Мои руки начинают дрожать, и я чувствую тошноту.
Именно по этой причине так много женщин молчат о насилии. Они боятся высказаться и остаться неуслышанными.
Что, если я расскажу все судье, а он все равно сочтет, что этого недостаточно, и выпустит Кевина на свободу? Да, ему отказали в освобождении под залог, и я хочу верить, что суд вынесет и это решение в мою пользу, но даже Нейтан сказал, что нам повезло: попался судья, который считает своей миссией защищать жертв домашнего насилия. А что, если в этот раз вместо него будет тот, кому все равно? Без приговора Кевин может оспорить расторжение брака и продолжить контролировать меня.
– Ты хочешь сказать, что мне могут не поверить? Судья может решить, что я лгу, и не осудить его? Несмотря на свидетелей и все остальное?
Сидни кладет ручку и накрывает своей ладонью мою руку.
– Элли, – вкрадчиво говорит она, – не имеет значения, пройдет ли все так, как запланировано, или нет. Главное, мы знаем, что произошло, и я тебе верю. Ты не одна. Ты не сделала ничего плохого, и, что бы ни случилось, я помогу тебе разобраться с этим как можно скорее.
– Я не хочу, чтобы он снова нам навредил.
– Знаю, и я сделаю все, что смогу, чтобы этого не случилось.
Я делаю глубокий вдох и опускаю подбородок на грудь.
– Мне давно стоило это сделать, – шепчу я.
– Ты сильная уже потому, что вообще решилась на это. И я хочу извиниться, – Сидни сжимает мою ладонь. – Ты так долго здесь живешь, но никто из нас не протянул тебе руку помощи. Я всегда думала, что ты просто не хочешь быть частью нашего общества.
Меня вновь с головой накрывает чувство одиночества.
– Мне не разрешали быть частью чего-либо.
– Теперь я знаю.
– Да и как иметь друзей, когда приходится постоянно прятать синяки.

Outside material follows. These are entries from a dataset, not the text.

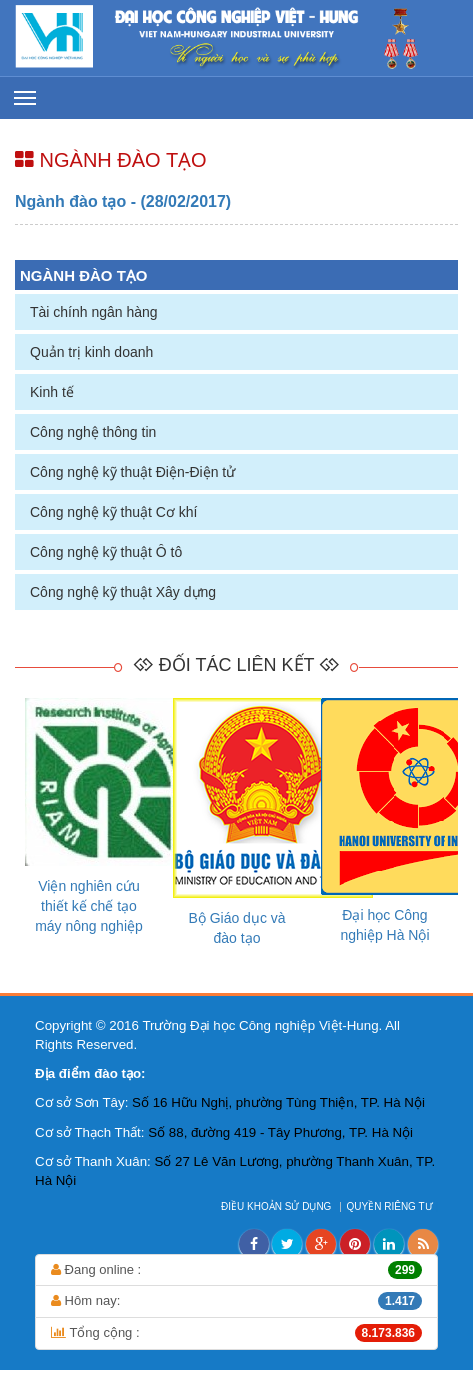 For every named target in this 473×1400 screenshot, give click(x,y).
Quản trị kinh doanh (91, 352)
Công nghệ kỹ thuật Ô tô (106, 552)
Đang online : (236, 1270)
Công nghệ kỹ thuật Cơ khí (113, 512)
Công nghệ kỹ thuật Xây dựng (123, 592)
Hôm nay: (236, 1301)
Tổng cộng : (236, 1333)
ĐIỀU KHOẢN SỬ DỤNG (277, 1206)
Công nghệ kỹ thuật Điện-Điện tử (132, 472)
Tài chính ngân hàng (94, 312)
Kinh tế (52, 392)
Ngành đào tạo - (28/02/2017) (123, 201)
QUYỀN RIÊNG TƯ (391, 1206)
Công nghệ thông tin (93, 432) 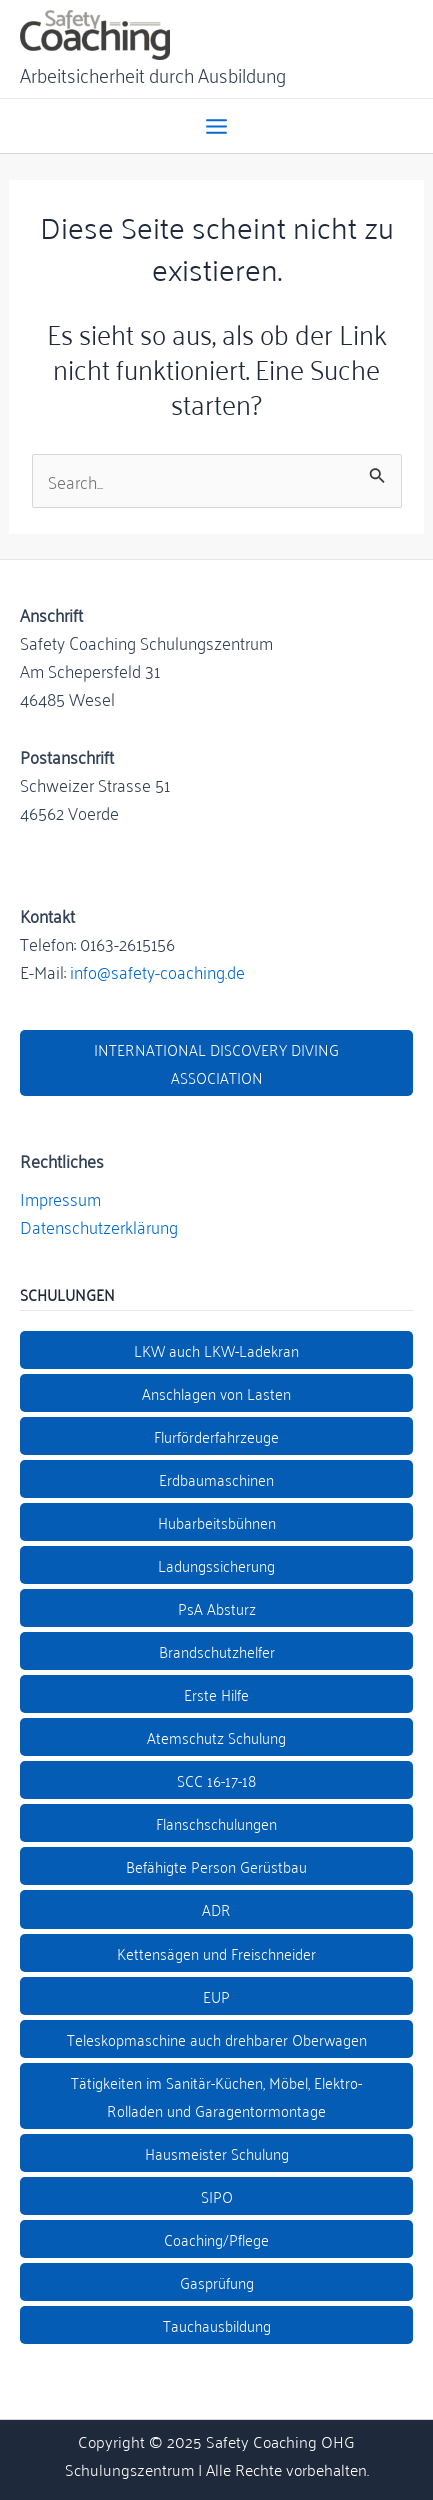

Сидни убирает руку и опускает плечи.
– Больше тебе не нужно ничего прятать, Элли. И я правда хотела бы стать твоим другом, если ты не против.
Друг. Такое простое слово. У меня не было друга так давно, что я и забыла, что оно означает. Тем не менее Сидни добра и предлагает мне то, что я раньше ни за что бы не приняла.
– Я с радостью.
Она улыбается:
– Хорошо. А теперь давай уточним кое-какие детали, чтобы подать документы на развод, как только нам это разрешат. Готова?
– Да.
Я сделаю все, чтобы оставить этот ужас позади. И это первый шаг.
– Мам? – спрашивает Хэдли, пока мы идем по полю к нашему дому, чтобы взять немного одежды и других нужных вещей.
Обходиться тем, что я тогда прихватила из дома, больше невозможно. Нам нужно больше одежды и остального, если мы хотим и дальше оставаться у Коннора.
– Да?
– Почему папа тебя бил?
Ее вопрос застает меня врасплох. Не знаю, как ей на него ответить. Может, Хэдли всего семь, но она умница и замечает неладное. Она не такая наивная и легковерная, как можно подумать.
Что ж, может, это возможность направить ее в правильную сторону, чтобы она не повторила моих ошибок. Я хочу донести до нее, что насилие – это не нормально. Никому нельзя распускать руки, особенно в гневе. Я терпела и оправдывала это слишком долго, но больше не стану.
Немного расправляю плечи и стараюсь говорить так, чтобы голос звучал уверенно.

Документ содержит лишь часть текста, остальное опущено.